EXERCISE DESCRIPTION
Copy all lines below that use the word "Japon".

[Saved entries]
########

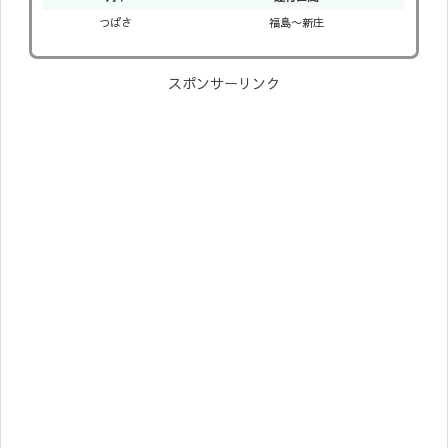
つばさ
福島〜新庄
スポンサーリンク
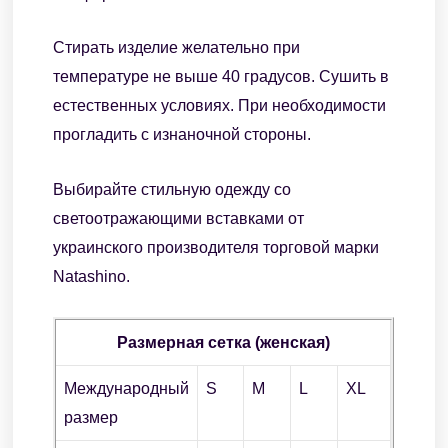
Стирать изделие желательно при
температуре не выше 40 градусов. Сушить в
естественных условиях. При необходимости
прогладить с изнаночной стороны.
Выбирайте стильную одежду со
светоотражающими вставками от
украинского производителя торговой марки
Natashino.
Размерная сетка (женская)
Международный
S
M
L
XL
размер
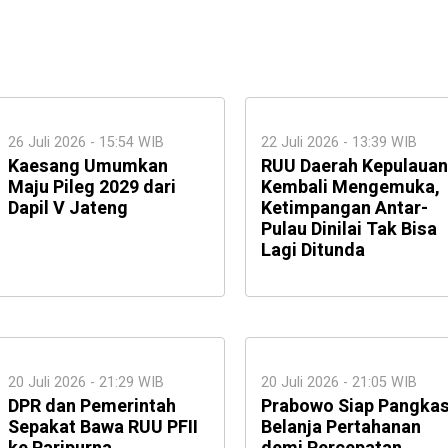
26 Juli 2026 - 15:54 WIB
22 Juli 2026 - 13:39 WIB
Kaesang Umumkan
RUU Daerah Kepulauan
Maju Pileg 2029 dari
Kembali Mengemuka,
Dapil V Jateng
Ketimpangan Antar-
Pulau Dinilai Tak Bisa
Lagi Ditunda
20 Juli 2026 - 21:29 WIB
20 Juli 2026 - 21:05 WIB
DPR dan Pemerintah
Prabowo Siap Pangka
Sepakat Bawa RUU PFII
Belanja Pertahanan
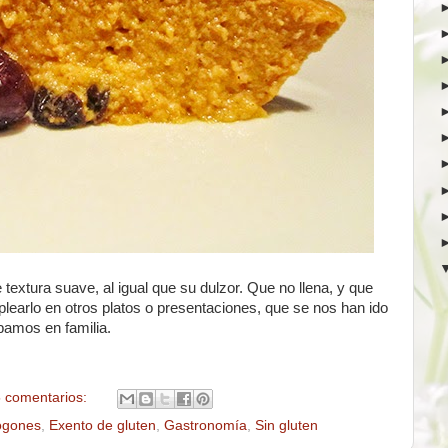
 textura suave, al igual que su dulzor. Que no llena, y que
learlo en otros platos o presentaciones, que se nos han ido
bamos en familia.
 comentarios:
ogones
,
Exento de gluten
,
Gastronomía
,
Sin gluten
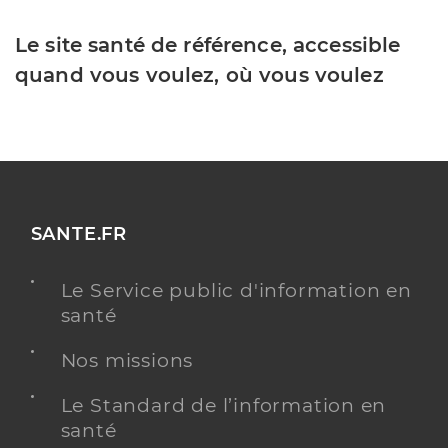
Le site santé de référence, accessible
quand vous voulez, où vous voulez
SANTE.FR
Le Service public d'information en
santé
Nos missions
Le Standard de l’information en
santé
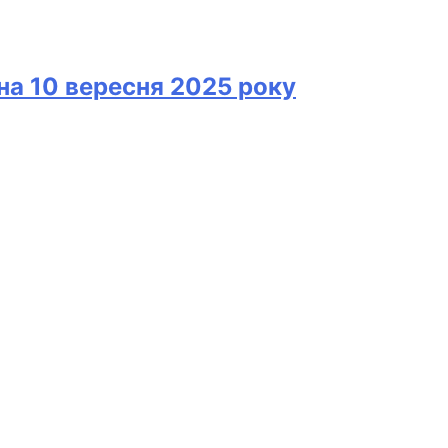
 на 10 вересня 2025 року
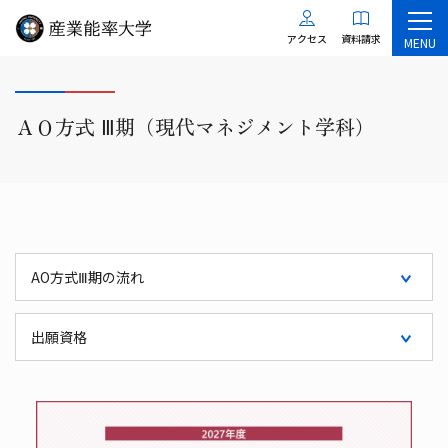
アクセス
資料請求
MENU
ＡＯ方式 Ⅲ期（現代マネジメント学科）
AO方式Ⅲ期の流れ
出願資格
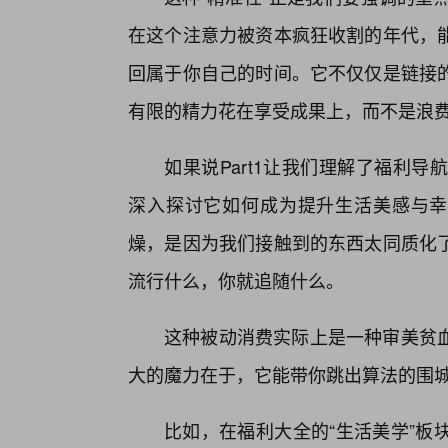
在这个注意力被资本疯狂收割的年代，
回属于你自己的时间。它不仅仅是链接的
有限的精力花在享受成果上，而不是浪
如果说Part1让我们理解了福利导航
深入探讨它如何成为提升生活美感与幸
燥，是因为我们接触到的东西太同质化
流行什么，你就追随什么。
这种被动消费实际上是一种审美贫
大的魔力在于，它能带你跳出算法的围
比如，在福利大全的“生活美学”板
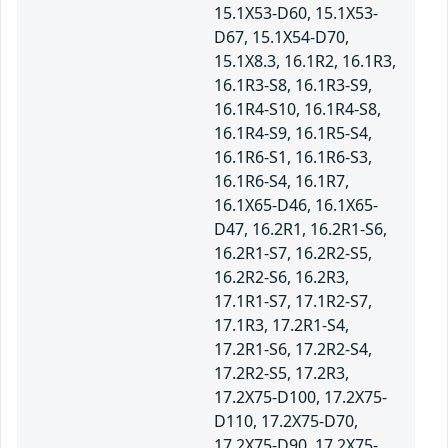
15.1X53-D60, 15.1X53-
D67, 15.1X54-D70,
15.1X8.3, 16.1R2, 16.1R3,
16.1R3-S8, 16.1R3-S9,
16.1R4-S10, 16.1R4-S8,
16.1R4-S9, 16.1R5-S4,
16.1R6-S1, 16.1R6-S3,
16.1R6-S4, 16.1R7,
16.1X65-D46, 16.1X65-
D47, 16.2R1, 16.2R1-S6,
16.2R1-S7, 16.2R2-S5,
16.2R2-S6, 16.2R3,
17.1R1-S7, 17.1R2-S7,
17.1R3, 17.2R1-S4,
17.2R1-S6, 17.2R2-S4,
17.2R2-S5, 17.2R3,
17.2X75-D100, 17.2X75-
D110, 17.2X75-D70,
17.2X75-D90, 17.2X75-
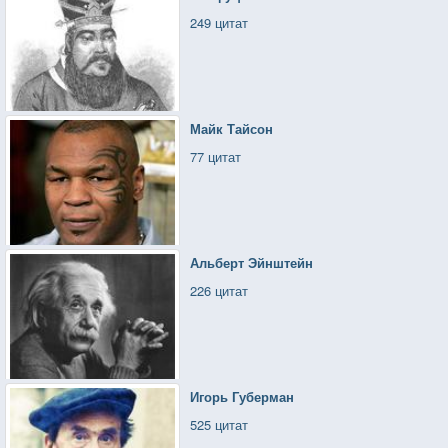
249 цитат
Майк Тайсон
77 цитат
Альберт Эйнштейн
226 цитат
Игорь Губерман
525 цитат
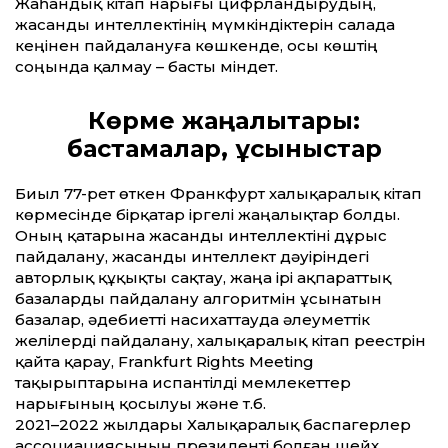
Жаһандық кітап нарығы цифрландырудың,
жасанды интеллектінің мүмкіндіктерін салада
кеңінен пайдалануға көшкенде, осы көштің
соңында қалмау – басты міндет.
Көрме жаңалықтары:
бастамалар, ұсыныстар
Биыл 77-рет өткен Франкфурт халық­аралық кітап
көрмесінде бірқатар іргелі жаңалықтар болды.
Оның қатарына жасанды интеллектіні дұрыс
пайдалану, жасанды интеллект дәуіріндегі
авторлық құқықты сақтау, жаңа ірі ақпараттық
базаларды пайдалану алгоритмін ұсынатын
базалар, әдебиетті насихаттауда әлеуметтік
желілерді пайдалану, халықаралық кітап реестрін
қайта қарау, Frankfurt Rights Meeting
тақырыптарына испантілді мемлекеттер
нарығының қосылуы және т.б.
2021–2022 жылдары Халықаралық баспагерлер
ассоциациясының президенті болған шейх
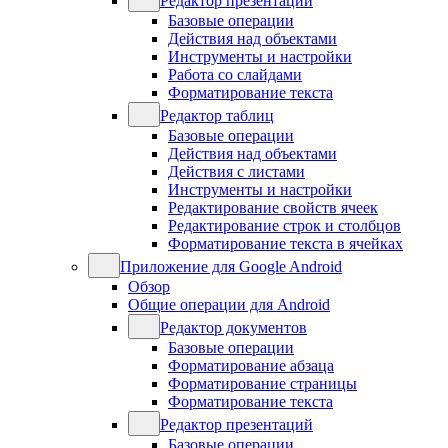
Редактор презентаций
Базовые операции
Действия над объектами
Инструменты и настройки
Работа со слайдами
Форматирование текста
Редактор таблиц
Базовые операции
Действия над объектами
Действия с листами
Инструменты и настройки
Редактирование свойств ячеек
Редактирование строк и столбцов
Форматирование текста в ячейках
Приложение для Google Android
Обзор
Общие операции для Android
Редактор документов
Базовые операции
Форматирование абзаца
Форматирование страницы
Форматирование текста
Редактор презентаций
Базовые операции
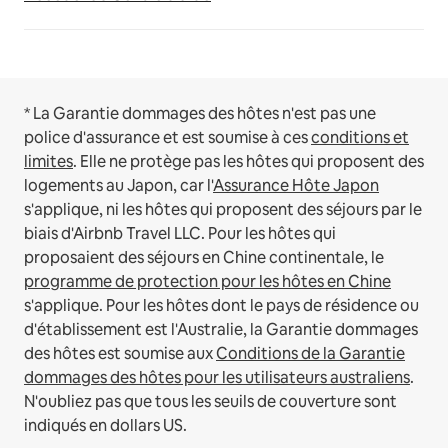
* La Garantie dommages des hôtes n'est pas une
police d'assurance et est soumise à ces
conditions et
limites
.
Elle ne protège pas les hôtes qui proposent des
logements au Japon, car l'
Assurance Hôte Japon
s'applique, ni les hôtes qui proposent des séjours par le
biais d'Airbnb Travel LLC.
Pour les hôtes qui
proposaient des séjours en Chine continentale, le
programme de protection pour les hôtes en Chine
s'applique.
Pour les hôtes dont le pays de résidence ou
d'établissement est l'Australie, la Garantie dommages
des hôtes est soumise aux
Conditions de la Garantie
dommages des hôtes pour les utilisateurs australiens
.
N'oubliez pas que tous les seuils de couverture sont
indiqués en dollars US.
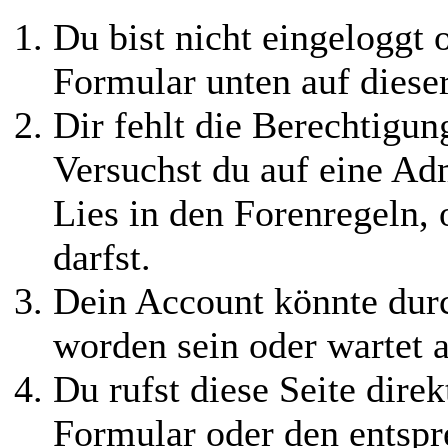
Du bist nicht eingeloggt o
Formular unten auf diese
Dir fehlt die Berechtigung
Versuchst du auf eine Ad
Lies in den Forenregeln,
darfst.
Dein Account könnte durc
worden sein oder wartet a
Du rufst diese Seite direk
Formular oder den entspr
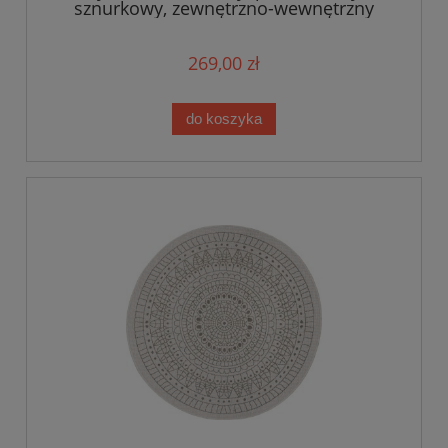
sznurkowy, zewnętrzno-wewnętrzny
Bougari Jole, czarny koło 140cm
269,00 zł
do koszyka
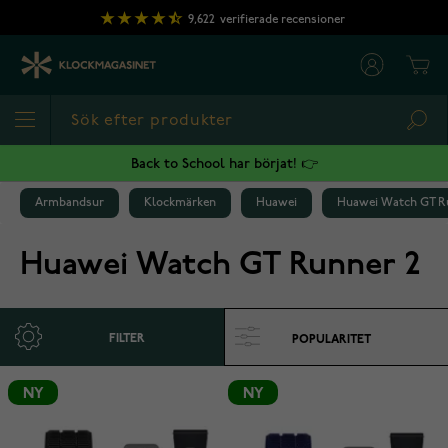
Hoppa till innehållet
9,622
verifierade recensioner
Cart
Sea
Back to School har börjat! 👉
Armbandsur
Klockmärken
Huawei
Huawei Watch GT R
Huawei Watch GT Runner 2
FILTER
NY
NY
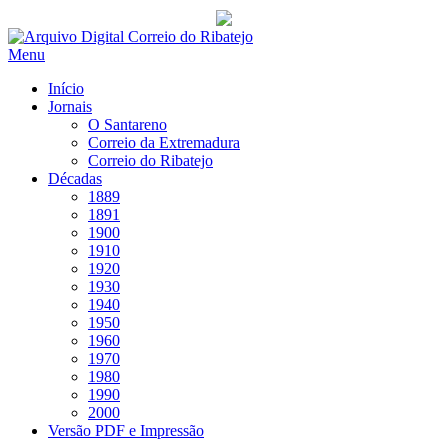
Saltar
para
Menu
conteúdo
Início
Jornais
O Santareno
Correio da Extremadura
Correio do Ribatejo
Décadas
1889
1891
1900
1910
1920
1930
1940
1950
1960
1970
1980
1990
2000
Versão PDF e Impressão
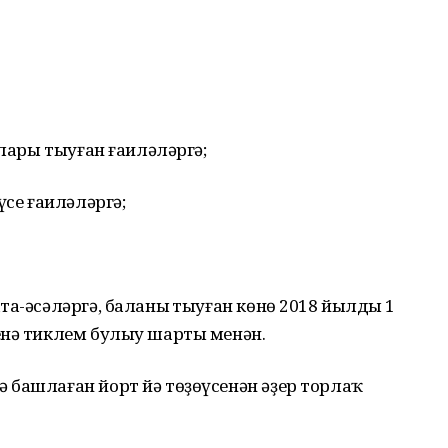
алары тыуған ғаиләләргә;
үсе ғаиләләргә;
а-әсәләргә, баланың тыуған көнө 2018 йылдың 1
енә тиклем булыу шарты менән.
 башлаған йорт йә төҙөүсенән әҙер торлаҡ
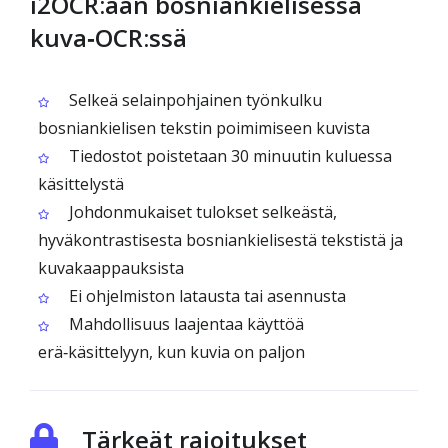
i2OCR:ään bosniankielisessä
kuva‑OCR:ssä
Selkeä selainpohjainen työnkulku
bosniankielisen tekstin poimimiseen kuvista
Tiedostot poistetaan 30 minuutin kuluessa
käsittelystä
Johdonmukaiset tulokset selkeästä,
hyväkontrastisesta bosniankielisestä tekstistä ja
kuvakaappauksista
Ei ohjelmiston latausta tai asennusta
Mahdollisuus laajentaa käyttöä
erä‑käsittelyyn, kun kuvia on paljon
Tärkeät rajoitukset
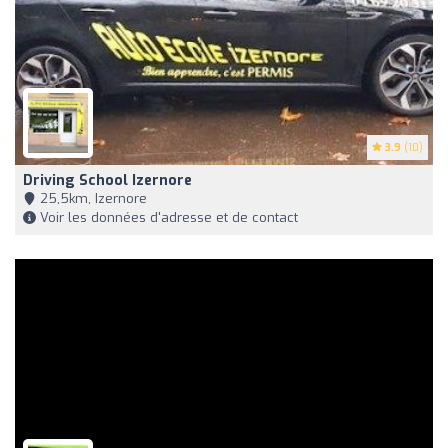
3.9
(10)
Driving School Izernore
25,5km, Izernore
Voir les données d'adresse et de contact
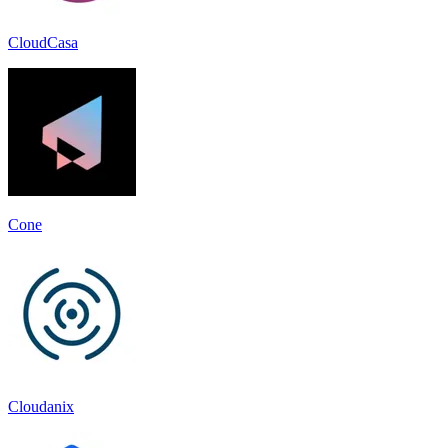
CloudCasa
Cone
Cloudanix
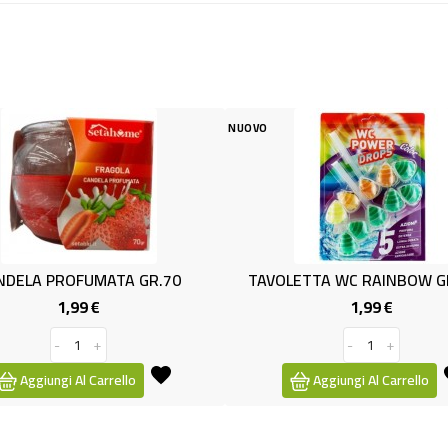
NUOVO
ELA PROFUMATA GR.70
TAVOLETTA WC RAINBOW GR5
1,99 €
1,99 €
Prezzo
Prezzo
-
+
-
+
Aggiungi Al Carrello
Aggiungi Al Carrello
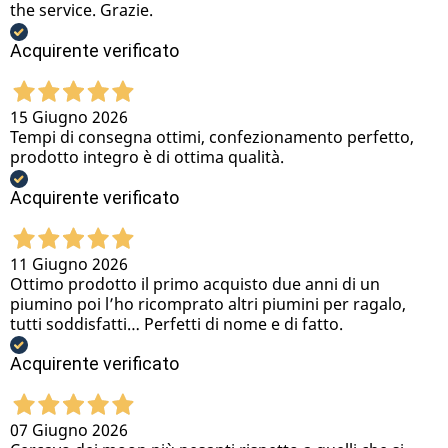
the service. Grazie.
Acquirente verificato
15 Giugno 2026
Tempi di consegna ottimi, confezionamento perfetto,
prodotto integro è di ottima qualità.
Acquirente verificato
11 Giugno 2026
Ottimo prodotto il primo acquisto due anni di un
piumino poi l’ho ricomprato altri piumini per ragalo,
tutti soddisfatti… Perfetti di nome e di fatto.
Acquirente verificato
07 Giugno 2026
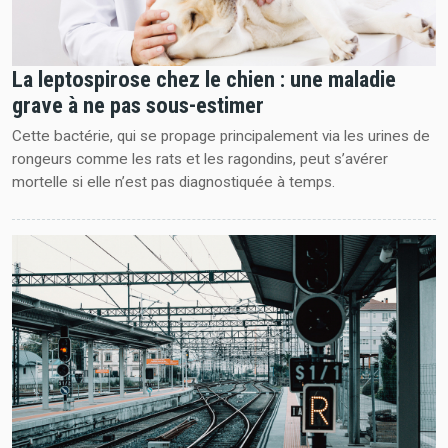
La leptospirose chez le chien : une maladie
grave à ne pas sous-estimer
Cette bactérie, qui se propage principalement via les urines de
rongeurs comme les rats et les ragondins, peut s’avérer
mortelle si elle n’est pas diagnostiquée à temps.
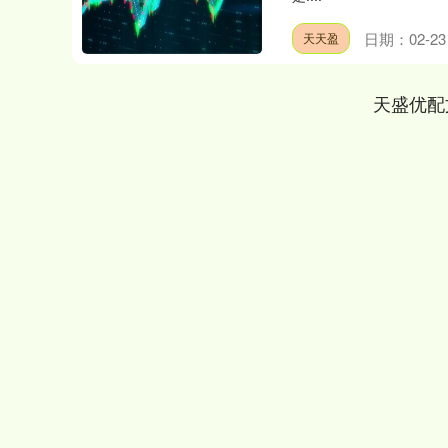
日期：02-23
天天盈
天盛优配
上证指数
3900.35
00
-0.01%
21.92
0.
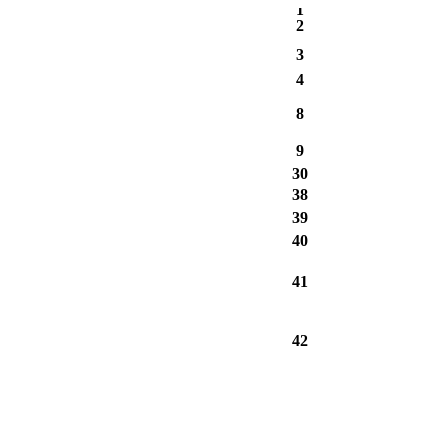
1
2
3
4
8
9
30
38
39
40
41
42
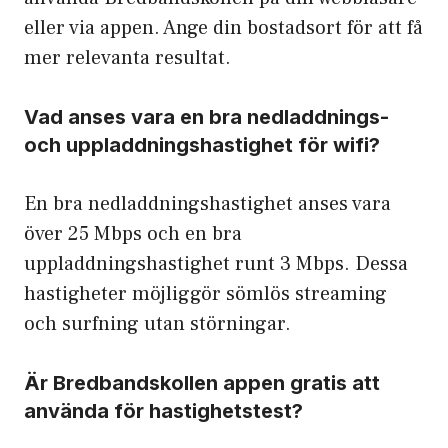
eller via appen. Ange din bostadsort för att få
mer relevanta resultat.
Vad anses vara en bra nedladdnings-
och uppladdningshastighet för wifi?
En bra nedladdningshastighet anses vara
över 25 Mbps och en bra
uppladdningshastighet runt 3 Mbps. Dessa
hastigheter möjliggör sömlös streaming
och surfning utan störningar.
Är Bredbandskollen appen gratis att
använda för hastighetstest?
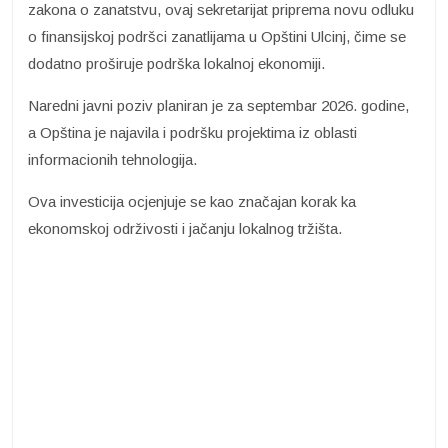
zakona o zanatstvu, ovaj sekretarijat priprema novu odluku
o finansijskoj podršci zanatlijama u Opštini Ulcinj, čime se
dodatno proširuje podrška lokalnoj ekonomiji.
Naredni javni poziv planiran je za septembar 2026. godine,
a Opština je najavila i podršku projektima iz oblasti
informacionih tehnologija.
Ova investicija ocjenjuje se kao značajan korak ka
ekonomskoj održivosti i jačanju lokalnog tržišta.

########

EXERCISE SOLUTION
logements au Japon, car l'
Assurance Hôte Japon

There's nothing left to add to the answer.